Örnek: Yazıda Konuşmada
Ağaç...............................aaç (İlk a uzun söylenir.)
İyilik................................ilik (İlk i uzun söylenir.)
İğne.................................ine (i uzun söylenir ğ yutulur.)
LEHÇE: Bir dilin metinlerle takip edilemeyen karanlık dönemlerinde kendinden ayrılan kollarına lehçe denir. Araya giren siyasi ve coğrafi farklılıklar, tarihi ve kültürel kopmalar nedeniyle ses, yapı ve söz dizini açısından büyük farklılıklar oluşur. Bu yüzden aynı dilin ayrı lehçelerini konuşan insanlar, birbirini anlamada güçlük çekerler.

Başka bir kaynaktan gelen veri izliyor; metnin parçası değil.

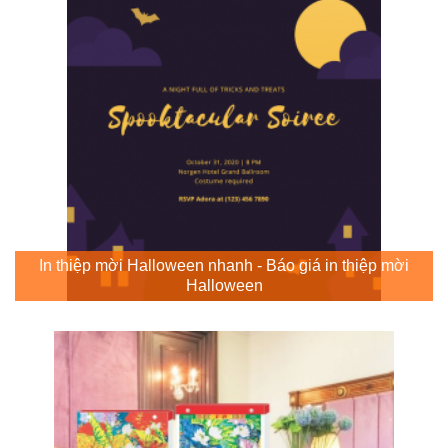
In thiệp mời Halloween nhanh - Báo giá in thiệp mời
Halloween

Türkçenin en önemli lehçeleri: Yakutça ve Çuvaşçadır.
ŞİVE: Bir dilin metinlerle takip edilen dönemlerden kendisinden ayrılmış olup bazı fonetik ve morfolojik ayrılıklar gösteren lehçe içindeki ayrışmalara şive denir.
Türkçenin en önemli şiveleri: Azeri Türkçesi, Türkiye Türkçesi, Kazak Türkçesi, Türkmen Türkçesi, Özbek Türkçesi, Kırgız Türkçesi, Uygur Türkçesidir.
AĞIZ: Aynı coğrafi sınırlar içerisinde sözcüklerin yöreden yöreye, şehirden şehre değişebilen söyleyiş(ses) farkılıklarına ağız denir.
Örnek: Gidiyorum ---> Gidiyom, Gideyrim, Gidiyim....olarak söylenebilmesi ağız farklılığındandır.
ARGO: Kullanılan dilden ayrı olarak meslek veya toplulukta konuşan insanların kullandığı özel anlamlı dil veya söz dağarcığına argo denir. Eğitimsiz ve ayak takımı denilen insanların kullandığı dil olarak algılandığı için olumsuz anlamlar çağrıştırır. Argo, ileşim araçları ve yazarların eserlerinde yer vermeleri nedeniyle yaygınlaşmış ve kullanılır olmuştur.
Örnek: Keriz, aynasızı iplemiyor ---> Aptal, polisi önemsemiyor.
JARGON: Belli bir grup arasında dayanışma ve çıkar birliğini devam ettirmek, korumak amacıyla oluşturulmuş başka kişiler tarafından anlaşılmayan yapay dile jargon denir.